They come dangerously close to being "corporate criminals playing with tanks". They've abandoned the rules of warfare and the rules of diplomacy for the rules of the hostile take-over. They've used the full weight of the United States military--in large part contrary to the best military analysis--to carry out a "mission" that was hatched by civilian ideologues working in well-funded right-wing think tanks.

And the likihood is that they will never pay for it. Poor kids who signed up with the military to get ahead in life will pay for it. American civilians at home and abroad will pay for it. U.S. diplomats will pay for it. But the gang at the top doesn't care--and you know, they truly don't-- about those people. Hey, they'd say, if they thought no microphones were near, they enlisted; if they don't like it they can go elsewhere when their hitch is up.

And like so many big shots who walk away--or fly off to Aspen--while thousands of regular people are left with lost 401ks or lost limbs or lost family members, the architects of this war will fly back to wherever they came from, richer and more well-connected than ever.

 

Uncomically Dishonest


A reader writes:
Date: Thu, 27 May 2004
From: "Richard"
To: editor@201k.com
Subject: Laurel & Hardy

Looking at the messy and volatile state of things in the world today, thanks to George Bush, I'm reminded of the early film comedy team of Laurel & Hardy. Their classic film plots were always the same. The two incompetents would get themselves hopelessly intertwined into situations from which they could not easily escape, and Oliver Hardy would always put the blame on Stan Laurel with his trademark comment "Well Stan, that's another nice mess you've gotten us into".
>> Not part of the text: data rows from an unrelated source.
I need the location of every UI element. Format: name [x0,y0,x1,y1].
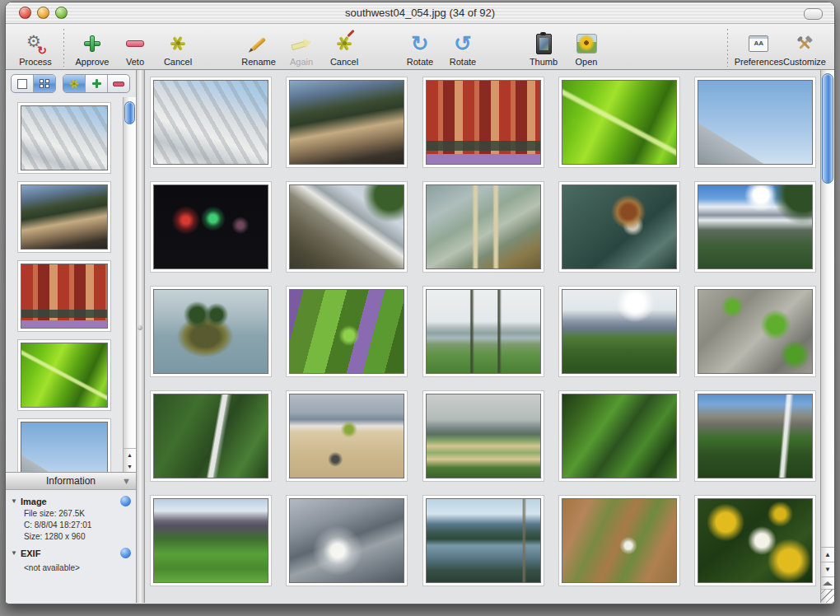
main-scrollbar[interactable]: ▲ ▼ [820,70,834,603]
toolbar: ⚙↻ Process Approve Veto Cancel Rename Ag… [6,24,834,70]
sidebar-scrollbar[interactable]: ▲ ▼ [123,97,136,472]
open-sunflower-icon [576,34,597,54]
photo-thumbnail[interactable] [150,390,272,482]
photo [698,394,813,478]
info-icon[interactable] [120,496,131,506]
photo [698,289,813,374]
process-button[interactable]: ⚙↻ Process [14,27,57,67]
scroll-up-button[interactable]: ▲ [821,547,834,562]
sidebar-thumbnail[interactable] [17,339,111,411]
cancel-rename-icon [335,35,353,53]
rotate-cw-button[interactable]: ↻ Rotate [399,27,441,67]
scroll-down-button[interactable]: ▼ [821,562,834,576]
photo-thumbnail[interactable] [558,495,680,586]
sidebar-splitter[interactable] [137,70,145,603]
veto-button[interactable]: Veto [114,27,156,67]
grid-view-button[interactable] [34,75,55,92]
photo [698,498,813,583]
info-icon[interactable] [120,548,131,558]
dimensions-value: Size: 1280 x 960 [11,531,131,543]
photo [562,394,677,478]
sidebar: ▲ ▼ Information ▼ ▼ Image File size: 267… [6,70,137,603]
information-panel: ▼ Image File size: 267.5K C: 8/8/04 18:2… [6,490,136,603]
photo-thumbnail[interactable] [422,181,544,273]
cancel-button[interactable]: Cancel [156,27,199,67]
photo-thumbnail[interactable] [422,77,544,168]
photo-thumbnail[interactable] [422,286,544,377]
rotate-counterclockwise-icon: ↺ [454,33,472,54]
photo-thumbnail[interactable] [558,286,680,377]
photo-thumbnail[interactable] [286,390,408,482]
single-square-icon [17,79,27,89]
photo-thumbnail[interactable] [558,181,680,273]
grid-squares-icon [40,79,49,89]
open-button[interactable]: Open [565,27,608,67]
again-arrow-icon [291,35,312,53]
photo [698,184,813,269]
photo [289,184,404,269]
sidebar-thumbnail[interactable] [17,181,111,253]
customize-button[interactable]: Customize [783,27,826,67]
toolbar-toggle-button[interactable] [804,8,823,20]
photo [21,343,108,408]
view-mode-segmented-control [11,74,56,93]
sidebar-thumbnail[interactable] [17,260,111,332]
rename-pencil-icon [248,34,269,54]
photo-thumbnail[interactable] [558,77,680,168]
photo [426,289,541,374]
photo-thumbnail[interactable] [150,77,272,168]
main-scroll-thumb[interactable] [822,73,833,184]
photo-thumbnail[interactable] [694,77,816,168]
collapse-triangle-icon[interactable]: ▼ [122,476,131,486]
cancel-rename-button[interactable]: Cancel [323,27,366,67]
photo-thumbnail[interactable] [694,181,816,273]
rename-button[interactable]: Rename [237,27,280,67]
approve-button[interactable]: Approve [71,27,114,67]
disclosure-triangle-icon[interactable]: ▼ [11,549,17,557]
photo-thumbnail[interactable] [150,286,272,377]
photo-thumbnail[interactable] [694,495,816,586]
approve-plus-icon [83,35,101,53]
photo-thumbnail[interactable] [286,495,408,586]
photo-grid [145,70,820,603]
window-resize-grip[interactable] [821,589,834,603]
photo [289,80,404,165]
photo [289,498,404,583]
photo-thumbnail[interactable] [694,390,816,482]
thumb-button[interactable]: Thumb [522,27,565,67]
app-window: southwest04_054.jpg (34 of 92) ⚙↻ Proces… [5,2,835,604]
sidebar-thumbnail[interactable] [17,418,111,472]
photo-thumbnail[interactable] [150,181,272,273]
thumbnail-size-widget[interactable] [821,576,834,589]
filter-cancel-button[interactable] [63,75,86,92]
photo-thumbnail[interactable] [558,390,680,482]
information-header[interactable]: Information ▼ [6,472,136,490]
exif-section-header[interactable]: ▼ EXIF [11,546,131,560]
photo [562,184,677,269]
single-view-button[interactable] [12,75,34,92]
filter-veto-button[interactable] [108,75,129,92]
rotate-ccw-button[interactable]: ↺ Rotate [441,27,484,67]
photo [289,289,404,374]
photo-thumbnail[interactable] [286,181,408,273]
photo [426,80,541,165]
filter-approve-button[interactable] [86,75,108,92]
photo-thumbnail[interactable] [694,286,816,377]
photo [21,422,108,472]
photo-thumbnail[interactable] [150,495,272,586]
preferences-button[interactable]: Preferences [735,27,783,67]
title-bar[interactable]: southwest04_054.jpg (34 of 92) [6,2,834,24]
sidebar-thumbnail[interactable] [17,102,111,174]
photo-thumbnail[interactable] [422,495,544,586]
sidebar-scroll-up-button[interactable]: ▲ [124,449,136,460]
image-section-header[interactable]: ▼ Image [11,494,131,508]
photo-thumbnail[interactable] [286,77,408,168]
sidebar-scroll-thumb[interactable] [124,101,135,124]
again-button[interactable]: Again [280,27,323,67]
photo [153,80,268,165]
photo [698,80,813,165]
photo-thumbnail[interactable] [422,390,544,482]
photo-thumbnail[interactable] [286,286,408,377]
disclosure-triangle-icon[interactable]: ▼ [11,497,17,505]
sidebar-scroll-down-button[interactable]: ▼ [124,460,136,472]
I say to George Bush, "Well Mr. President, it's a nice mess you've gotten us into!

"The world is far less safe today than it was when you embarked on your arrogant, reckless, disastrous foreign policy, spearheaded by your invasion and occupation of Iraq." And, as with the Laurel & Hardy films, in which the ensuing predicaments were telegraphed to the audience, who couldn't possibly foresee the mess in Iraq and the dire consequences that would result? Who, other than those blinded by ideology, those sold on the Iraq war by lies and concocted stories, and those blinded by the thirst to strike at anyone with misdirected revenge for 9/11?

The Bush foreign policy strategy was supposed to make the world a safer place. Does the news coming out this week make you feel any safer? I shouldn't think so. The effect of the ill-conceived Bush Doctrine on foreign policy has turned the world into a bubbling cauldron of potential terror ready to boil over. And that opinion comes from people within his own administration. Does this chilling remark from Attorney General John Ashcroft this week make you fee any safer: "Al Qaeda intends to hit the United States hard in the next few months." (Ironically, among seven key terrorists being sought, none are Iraqi.)

Bush was feeling pretty cocky when our troops marched through Iraq with little effective resistance and he delivered his "Mission Accomplished" speech. He was feeling pretty smug when he said with a smirk "We've got Al Qaeda on the run". And when Saddam was captured he declared that the world was safer. Take another look Mr. Bush. It's time for a reality check.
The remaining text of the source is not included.